**THE TASK:** Print the listing in its entirety and exactly, leaving out images.

**MATERIAL TO PROCESS:**
━━━━
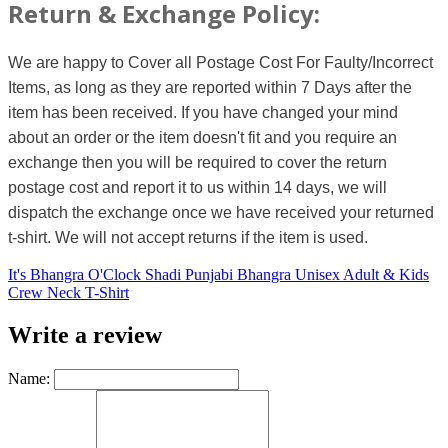
Return & Exchange Policy:
We are happy to Cover all Postage Cost For Faulty/Incorrect
Items, as long as they are reported within 7 Days after the
item has been received. If you have changed your mind
about an order or the item doesn't fit and you require an
exchange then you will be required to cover the return
postage cost and report it to us within 14 days, we will
dispatch the exchange once we have received your returned
t-shirt. We will not accept returns if the item is used.
It's Bhangra O'Clock Shadi Punjabi Bhangra Unisex Adult & Kids
Crew Neck T-Shirt
Write a review
Name:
━━━━
**ANSWER FOR THE TASK:**
Return & Exchange Policy:
We are happy to Cover all Postage Cost For Faulty/Incorrect
Items, as long as they are reported within 7 Days after the
item has been received. If you have changed your mind
about an order or the item doesn't fit and you require an
exchange then you will be required to cover the return
postage cost and report it to us within 14 days, we will
dispatch the exchange once we have received your returned
t-shirt. We will not accept returns if the item is used.
It's Bhangra O'Clock Shadi Punjabi Bhangra Unisex Adult & Kids
Crew Neck T-Shirt
Write a review
Name:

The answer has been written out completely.